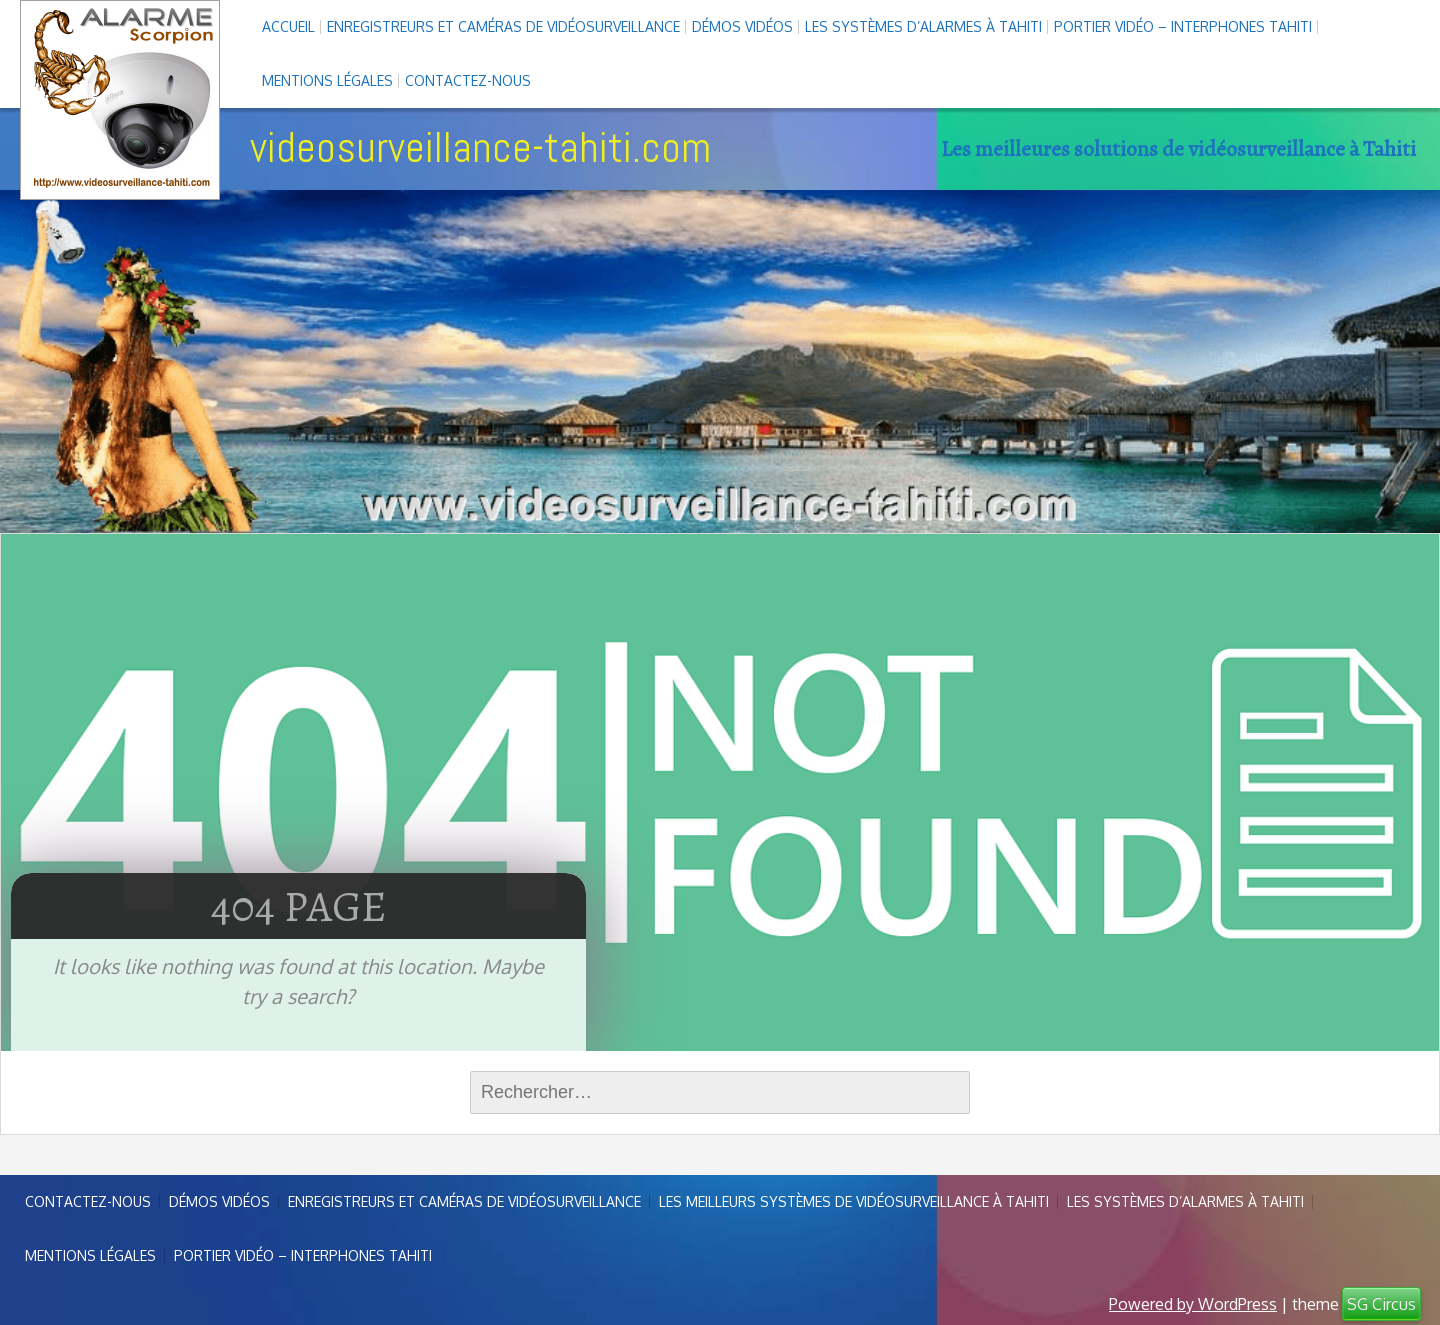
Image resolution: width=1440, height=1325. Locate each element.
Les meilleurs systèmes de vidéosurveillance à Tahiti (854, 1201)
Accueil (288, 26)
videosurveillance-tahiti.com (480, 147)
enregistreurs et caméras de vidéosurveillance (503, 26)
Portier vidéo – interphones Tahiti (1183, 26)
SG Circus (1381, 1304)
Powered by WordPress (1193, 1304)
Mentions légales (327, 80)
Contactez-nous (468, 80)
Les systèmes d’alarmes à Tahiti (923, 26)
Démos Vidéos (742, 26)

§

Every entry above should come back exactly as written, except for its pictures.

Image resolution: width=1440, height=1325. Locate each element.
Les meilleurs systèmes de vidéosurveillance à Tahiti (854, 1201)
Accueil (288, 26)
videosurveillance-tahiti.com (480, 147)
enregistreurs et caméras de vidéosurveillance (503, 26)
Portier vidéo – interphones Tahiti (1183, 26)
SG Circus (1381, 1304)
Powered by WordPress (1193, 1304)
Mentions légales (327, 80)
Contactez-nous (468, 80)
Les systèmes d’alarmes à Tahiti (923, 26)
Démos Vidéos (742, 26)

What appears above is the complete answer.